Ils soutiennent que :
- la décision attaquée est entachée d’un vice de procédure dès lors qu’ils n’ont pas reçu la demande de pièces complémentaires ;
- elle est entachée d’une erreur de droit et d’une erreur manifeste d’appréciation dès lors qu’ils sont titulaires d’une décision de non-opposition tacite depuis le 11 août 2016 ;
- elle est entachée d’un abus de pouvoir.
Par un mémoire en défense enregistré le 3 décembre 2025, la commune de Marseille conclut au rejet de la requête.
Elle fait valoir que les moyens soulevés ne sont pas fondés.
Par ordonnance du 3 décembre 2025, la clôture de l’instruction a été fixée au 3 février 2026.
Vu les autres pièces du dossier.
Vu :
- le code de l’urbanisme ;
- le code de justice administrative.
Les parties ont été régulièrement averties du jour de l’audience.

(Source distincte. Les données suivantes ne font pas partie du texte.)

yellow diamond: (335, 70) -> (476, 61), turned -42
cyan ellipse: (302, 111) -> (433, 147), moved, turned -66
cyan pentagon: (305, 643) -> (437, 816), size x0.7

Ont été entendus au cours de l’audience publique :
- le rapport de Mme Fayard, rapporteure,
- les conclusions de M. Trébuchet, rapporteur public,
- et les observations de Me Pelgrin, représentant des requérants, et de M. A…, représentant de la commune de Marseille.
Considérant ce qui suit :
M. C… a déposé un dossier de déclaration préalable le 11 juillet 2016 auprès du maire de la commune de Marseille en vue de la construction d’une piscine sur la parcelle OK 53 sise 367 avenue du Prado. M. et Mme C… ont sollicité, par courrier du 15 septembre 2022, un certificat de non-opposition tacite de cette déclaration préalable. Ils demandent l’annulation de la décision implicite de rejet de leur demande.

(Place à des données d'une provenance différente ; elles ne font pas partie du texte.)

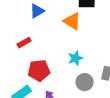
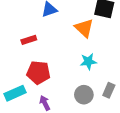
cyan star: (75, 58) -> (88, 61), moved

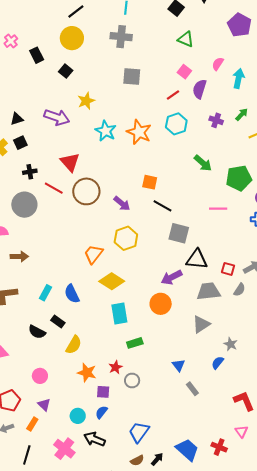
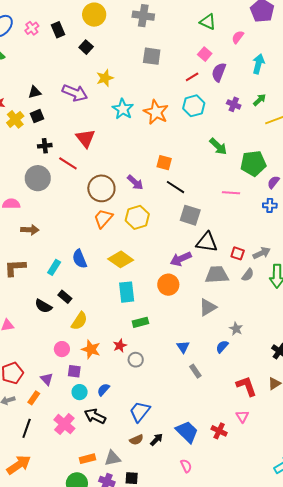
pink cross: (11, 41) -> (32, 28), moved
pink semicircle: (218, 64) -> (238, 37), moved
brown circle: (86, 191) -> (101, 188), moved
orange trapezoid: (93, 254) -> (103, 218), moved
blue semicircle: (72, 294) -> (80, 259), moved
pink circle: (40, 376) -> (62, 349), moved
purple square: (103, 392) -> (74, 371), moved

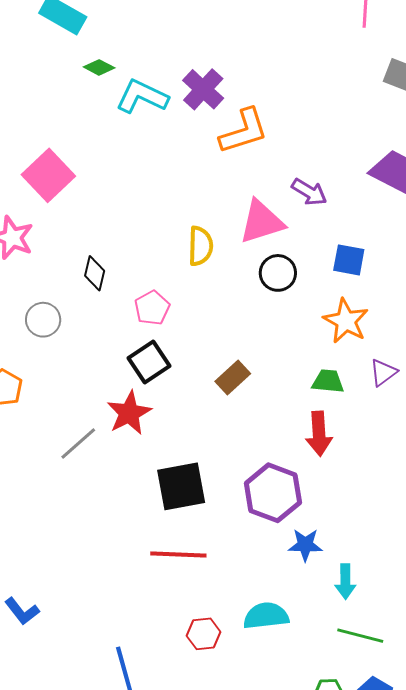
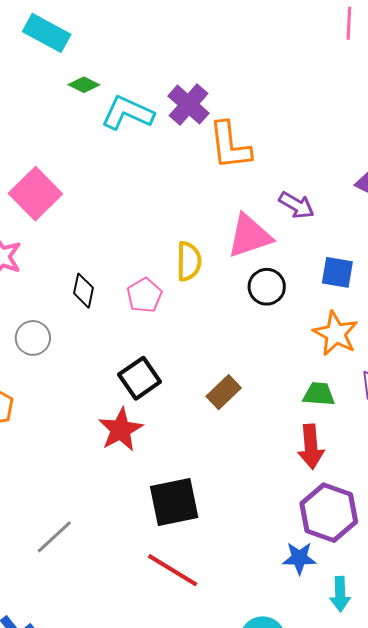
orange L-shape: (244, 131) -> (230, 146), turned 102
pink pentagon: (152, 308) -> (144, 295), moved
gray line: (78, 443) -> (54, 537), moved
purple hexagon: (273, 493) -> (329, 513), moved
red line: (178, 555) -> (173, 570), turned 30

Sur les conclusions à fin d’annulation :
Aux termes de l’article R. 424-13 du code de l’urbanisme : « En cas de permis tacite ou de non-opposition à un projet ayant fait l’objet d’une déclaration, l’autorité compétente en délivre certificat sur simple demande du demandeur, du déclarant ou de ses ayants droit. Ce certificat mentionne la date d’affichage en mairie ou la date de publication par voie électronique de l’avis de dépôt prévu à l’article R. 423-6. En cas de permis tacite, ce certificat indique la date à laquelle le dossier a été transmis au préfet ou à son délégué dans les conditions définies aux articles L. 2131-1 et L. 2131-2 du code général des collectivités territoriales ».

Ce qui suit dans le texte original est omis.